Albeit far from balmy, today was a little warmer: we got to +1ºF (-17ºC). The heaps of snow from clearing the entry way to our parking garage create a nice barrier for the frigid winds, at least at Ruba's height, so she spent a luxurious full minute out this afternoon. I still have to take Ms. Diva out once more tonight, and the forecast calls for snow and -6ºF (-21ºC) tomorrow, before warming up to just above freezing over the weekend. Wish her luck and expeditious bowels, and wish GABROEN expeditious dressing skills.

Jan 5, 2014

Polar vortex

As several blog followers correctly noted, GABROEN has been off the airwaves (or, to be more precise, off the glass optic fiber waves, but that doesn't sound as catchy) for a few months. But with the new year come new opportunities, so we're back on as of today. This is not so much a new year's resolution, as that term should be reserved for things that are a major challenge or a major bore, or both. This is a renewed attempt to connect with family and friends, existing or in the future, using a little more substance than the snippet captions of Facebook and Instagram.

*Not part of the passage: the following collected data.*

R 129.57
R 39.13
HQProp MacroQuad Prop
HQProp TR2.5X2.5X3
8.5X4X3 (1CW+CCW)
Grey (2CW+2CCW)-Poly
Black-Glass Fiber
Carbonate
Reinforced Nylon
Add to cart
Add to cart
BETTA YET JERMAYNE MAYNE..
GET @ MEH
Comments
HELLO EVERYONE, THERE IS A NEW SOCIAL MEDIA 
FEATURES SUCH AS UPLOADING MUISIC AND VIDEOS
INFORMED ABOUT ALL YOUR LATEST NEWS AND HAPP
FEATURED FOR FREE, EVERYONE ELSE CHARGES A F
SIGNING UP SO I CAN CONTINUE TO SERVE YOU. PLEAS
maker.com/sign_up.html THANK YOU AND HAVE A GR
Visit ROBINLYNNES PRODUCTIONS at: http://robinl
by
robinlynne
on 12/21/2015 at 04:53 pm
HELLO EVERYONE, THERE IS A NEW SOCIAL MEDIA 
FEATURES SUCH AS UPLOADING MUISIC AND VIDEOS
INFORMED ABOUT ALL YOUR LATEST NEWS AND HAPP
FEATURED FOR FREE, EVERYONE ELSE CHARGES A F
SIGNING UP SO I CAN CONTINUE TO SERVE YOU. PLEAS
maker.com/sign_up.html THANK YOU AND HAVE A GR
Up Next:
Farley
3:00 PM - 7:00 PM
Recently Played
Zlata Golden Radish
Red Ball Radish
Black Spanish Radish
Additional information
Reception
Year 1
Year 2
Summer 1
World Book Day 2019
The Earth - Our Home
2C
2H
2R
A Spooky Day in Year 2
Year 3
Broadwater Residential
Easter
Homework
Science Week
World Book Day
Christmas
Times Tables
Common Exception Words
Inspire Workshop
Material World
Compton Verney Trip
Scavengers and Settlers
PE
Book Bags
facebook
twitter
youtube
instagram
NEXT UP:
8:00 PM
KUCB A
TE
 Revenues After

And what better substance for the first blog post of 2014 than what has all social media buzzing already: winter storm Hercules that is plummeting a large part of the US into a deep freeze. The climate in Illinois creates all kinds of new experiences for GABROEN.

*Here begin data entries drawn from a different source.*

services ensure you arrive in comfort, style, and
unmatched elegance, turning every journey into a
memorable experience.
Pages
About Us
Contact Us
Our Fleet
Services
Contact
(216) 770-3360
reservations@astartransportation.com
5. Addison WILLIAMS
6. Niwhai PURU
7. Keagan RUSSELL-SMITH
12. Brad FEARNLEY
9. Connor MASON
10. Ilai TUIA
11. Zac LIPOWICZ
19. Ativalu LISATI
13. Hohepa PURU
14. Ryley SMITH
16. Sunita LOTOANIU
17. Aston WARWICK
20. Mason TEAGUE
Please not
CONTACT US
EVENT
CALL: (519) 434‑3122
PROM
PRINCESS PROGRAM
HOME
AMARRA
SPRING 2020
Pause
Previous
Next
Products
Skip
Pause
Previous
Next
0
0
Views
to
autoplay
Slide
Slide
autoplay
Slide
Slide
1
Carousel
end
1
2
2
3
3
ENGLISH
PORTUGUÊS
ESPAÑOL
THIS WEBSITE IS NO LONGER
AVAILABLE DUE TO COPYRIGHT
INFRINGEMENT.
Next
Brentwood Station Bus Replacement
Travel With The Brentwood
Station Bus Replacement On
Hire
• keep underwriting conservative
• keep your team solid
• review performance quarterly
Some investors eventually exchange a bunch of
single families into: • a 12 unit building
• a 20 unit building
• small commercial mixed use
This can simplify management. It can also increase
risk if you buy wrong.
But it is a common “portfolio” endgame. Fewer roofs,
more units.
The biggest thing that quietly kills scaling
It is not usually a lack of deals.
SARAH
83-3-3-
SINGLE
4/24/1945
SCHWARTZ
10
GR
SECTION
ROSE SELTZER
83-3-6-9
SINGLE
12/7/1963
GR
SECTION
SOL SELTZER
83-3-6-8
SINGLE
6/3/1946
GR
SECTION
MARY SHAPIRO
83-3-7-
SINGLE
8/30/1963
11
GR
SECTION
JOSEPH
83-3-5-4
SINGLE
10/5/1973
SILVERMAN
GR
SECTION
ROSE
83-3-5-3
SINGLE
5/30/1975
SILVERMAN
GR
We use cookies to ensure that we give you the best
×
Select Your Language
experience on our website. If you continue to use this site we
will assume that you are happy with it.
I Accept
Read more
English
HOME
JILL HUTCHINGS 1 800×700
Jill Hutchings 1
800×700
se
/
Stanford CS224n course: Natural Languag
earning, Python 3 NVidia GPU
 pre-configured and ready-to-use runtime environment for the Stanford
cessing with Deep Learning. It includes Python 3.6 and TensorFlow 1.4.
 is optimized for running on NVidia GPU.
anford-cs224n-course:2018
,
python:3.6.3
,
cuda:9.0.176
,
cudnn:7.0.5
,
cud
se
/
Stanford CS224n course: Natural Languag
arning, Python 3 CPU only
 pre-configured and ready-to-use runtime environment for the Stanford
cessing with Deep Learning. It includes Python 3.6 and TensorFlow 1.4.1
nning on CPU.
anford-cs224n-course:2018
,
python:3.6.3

We were getting used to severe weather after living for 4 years in Georgia, as well as to the sometimes strangely poetic descriptions of the local weather that the Weather Channel comes up with, but the weather in Illinois comes with a whole new vocabulary. And the Weather Channel now came up with something else: in this Twitter-frenzy era, they started last year with naming snow storms hitting the US, similar to the decades old tradition of naming tropical hurricanes. They seem to have been thinking that a name like this week's 'Hercules' creates more buzz and tweets than having to spend too many of the valuable 140 tweet characters to say 'the snow storm hitting Midwest early Jan 2014'.

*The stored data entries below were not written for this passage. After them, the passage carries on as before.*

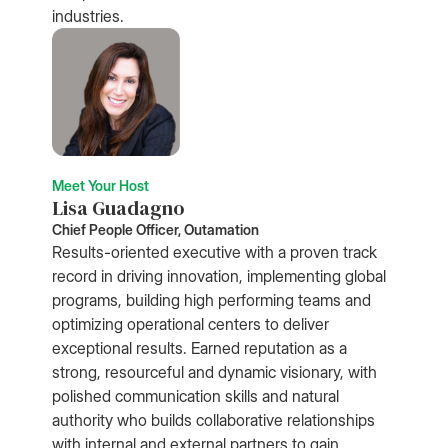
industries.
Meet Your Host
Lisa Guadagno
Chief People Officer, Outamation
Results-oriented executive with a proven track
record in driving innovation, implementing global
programs, building high performing teams and
optimizing operational centers to deliver
exceptional results. Earned reputation as a
strong, resourceful and dynamic visionary, with
polished communication skills and natural
authority who builds collaborative relationships
with internal and external partners to gain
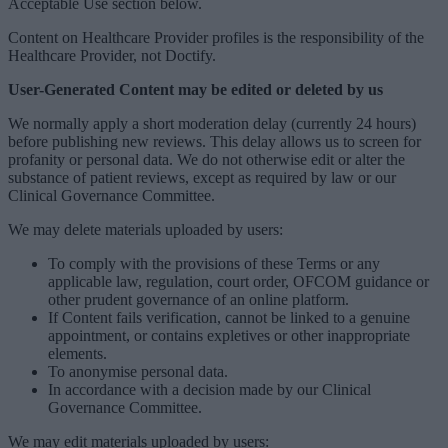
Acceptable Use section below.
Content on Healthcare Provider profiles is the responsibility of the
Healthcare Provider, not Doctify.
User-Generated Content may be edited or deleted by us
We normally apply a short moderation delay (currently 24 hours)
before publishing new reviews. This delay allows us to screen for
profanity or personal data. We do not otherwise edit or alter the
substance of patient reviews, except as required by law or our
Clinical Governance Committee.
We may delete materials uploaded by users:
To comply with the provisions of these Terms or any
applicable law, regulation, court order, OFCOM guidance or
other prudent governance of an online platform.
If Content fails verification, cannot be linked to a genuine
appointment, or contains expletives or other inappropriate
elements.
To anonymise personal data.
In accordance with a decision made by our Clinical
Governance Committee.
We may edit materials uploaded by users:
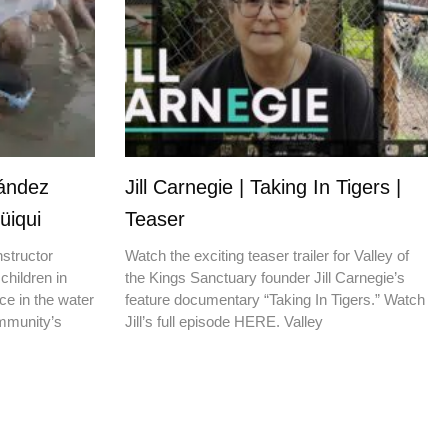
nández
Jill Carnegie | Taking In Tigers |
üiqui
Teaser
nstructor
Watch the exciting teaser trailer for Valley of
children in
the Kings Sanctuary founder Jill Carnegie’s
ce in the water
feature documentary “Taking In Tigers.” Watch
ommunity’s
Jill’s full episode HERE. Valley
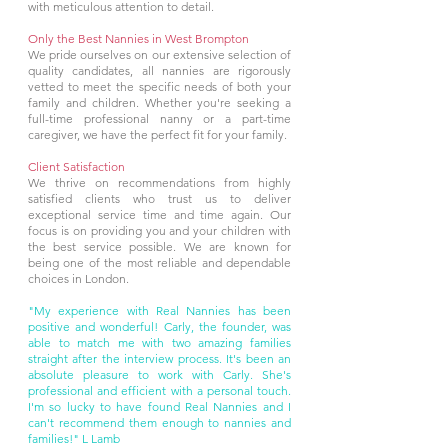
with meticulous attention to detail.
Only the Best Nannies in West Brompton
We pride ourselves on our extensive selection of
quality candidates, all nannies are rigorously
vetted to meet the specific needs of both your
family and children. Whether you're seeking a
full-time professional nanny or a part-time
caregiver, we have the perfect fit for your family.
Client Satisfaction
We thrive on recommendations from highly
satisfied clients who trust us to deliver
exceptional service time and time again. Our
focus is on providing you and your children with
the best service possible. We are known for
being one of the most reliable and dependable
choices in London.
"My experience with Real Nannies has been
positive and wonderful! Carly, the founder, was
able to match me with two amazing families
straight after the interview process. It's been an
absolute pleasure to work with Carly. She's
professional and efficient with a personal touch.
I'm so lucky to have found Real Nannies and I
can't recommend them enough to nannies and
families!" L Lamb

Apparently the passing of Hercules not only dumped over a foot of snow on us (currently at 14" or about 40cm since new year's eve), but it opened up the door for a polar vortex. This is a large arctic cyclone that persist year round at close to the North Pole, and occasionally dips down to pay a visit to the US, sort of like a frigid Santa Claus. This time the vortex is forecast to dip down pretty extensively, all the way to the Deep South, with temperatures in Atlanta below those in Alaska. Temperatures in Northern Illinois currently are dropping with about 2 degrees F each hour, and are bound to end up at -17 degrees F (-26 degrees C) tonight. It's still several degrees away from the all-time low of -27 degrees F, but combined with cyclone winds gusting at 30 mph you get a crisis situation for a Mexican Hairless trained for 17 years to do her thing outside. By tomorrow, we are not getting much warmer, and will likely not top the lowest daytime high temperature of -11 degrees F (-23 degrees C). GABROEN will report out in a next post whether that record will indeed be crashed, like when the 5 feet long icicles decorating our gutters will inevitably come crashing down at some point. We may even venture out for a minute, just to experience what such frigidness feels like.

Wishing all a happy New Year with many new experiences, and may the polar vortex not be on your side of the globe.